In the sixth grade, I was chosen as the correspondent for the school newspaper. I don't remember how it happened, but I wish I could go back in time and thank my teacher for seeing something in me I could not see in myself … and believing in me.
I was blessed with parents who recognized the responsibility of educating a child was not solely at the feet of the teacher. They fostered a love of learning and reading books. We moved to Jacksonville, Florida, at the start of my seventh-grade year, where my geography teacher was amazed I already knew the capitals of all 50 states. It was something my sister and I learned while counting license plates on a family vacation.
In the eighth grade at Ridgeview High in Atlanta, I learned not to daydream in boys health class. If we were caught not paying attention, Coach John Hosack would reach behind him, grab an eraser and throw it at the offender. (I can still see the chalk dust flying when he popped them in the forehead.) The coach also informed my p.e. class we had to do 650 sit-ups in one sitting to get an “A.’’ It seemed an impossible feat – even more impossible when I think about it now – but we kept raising the bar in increments of 25 sit-ups every day. On the final day of class, I did it. My stomach was sore for a week, but I did it.

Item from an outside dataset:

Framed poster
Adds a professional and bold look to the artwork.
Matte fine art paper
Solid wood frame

My band teacher, Mr. Daniel Smith held high expectations for his students. He worked us harder than any coach I ever had. He was proud, but not satisfied, when our symphonic band achieved a superior rating at band festival.. “It’s the easiest thing in the world to be No. 1,’’ he would tell us. “It’s the hardest thing in the world to stay No. 1.’’ He played the bassoon. Years later, it was found beside him when he was shot to death in the woods. It’s a sadness I carry with me to this day.
My 10th-grade English teacher, Mrs. Janet Atwood, changed my life.. When our new school, Riverwood, was organizing its first newspaper, the Raiders Digest, she signed me up for journalism. I did not know it until I heard my name over the intercom during the morning announcements. I was named sports editor. Two years later, I won first place in sports writing in the Georgia Scholastic Press Association.

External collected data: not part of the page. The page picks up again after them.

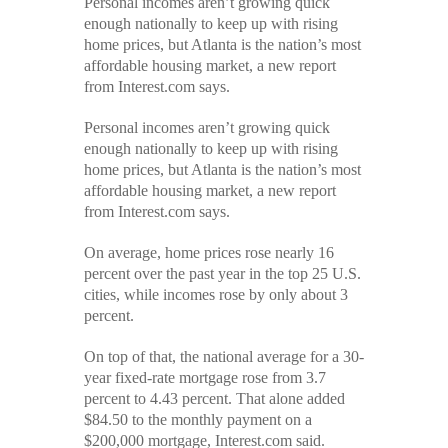
Personal incomes aren’t growing quick
has
enough nationally to keep up with rising
nation’s
most
home prices, but Atlanta is the nation’s most
affordable
affordable housing market, a new report
housing
from Interest.com says.
Personal incomes aren’t growing quick
enough nationally to keep up with rising
home prices, but Atlanta is the nation’s most
affordable housing market, a
new report
from Interest.com says.
On average, home prices rose nearly 16
percent over the past year in the top 25 U.S.
cities, while incomes rose by only about 3
percent.
On top of that, the national average for a 30-
year fixed-rate mortgage rose from 3.7
percent to 4.43 percent. That alone added
$84.50 to the monthly payment on a
$200,000 mortgage, Interest.com said.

She encouraged me to pursue newspaper writing as my calling. One of my regrets is that she did not live to see me have a long and successful career in journalism. I worked for The Macon Telegraph newspaper for almost 37 years, and I became a teacher myself eight years ago, teaching high school journalism at Stratford Academy in Macon.
Dr. Wally Eberhard was my college adviser and my favorite professor at the University of Georgia’s Henry W. Grady School of Journalism and Mass Communications. He was old school, an uncompromising fundamentalist when it came to facts and fairness. There was no indoctrination in his curriculum, no blurry lines or partisanship printed anywhere in his textbook. Objectivity and ethics were his tenets. He hammered them home with zero tolerance.
Until his death a few years ago, he followed my post-graduate work in the School of Life, too. I often would see him at homecoming or drop by for a visit whenever I was at the Grady. We met for coffee. He sent supportive letters and emails. He wanted to know about my family, my job, my books. He never stopped giving me homework, either, assigning me to give him updates when time permitted. It was daily journalism.
I was not the only former student whose busy life he kept up with and continued to encourage. Although he was a humble guy, he took pride in each of their successes, much the same way an artist reflects on a painting in a gallery.
He never stopped teaching. That’s what teachers do.


This one is my all-time favorite; made me recall details of my own childhood. You are such a natural storyteller⭐️⭐️⭐️⭐️⭐️
I had a favorite teacher named Mr. Braddock in the 6th grade. He really loved history and politics and covered the United States government with gusto. We had just learned about the Secret Service and agents various responsibilities when President Kennedy was shot. It had a life changing effect on me from school to home and my heart.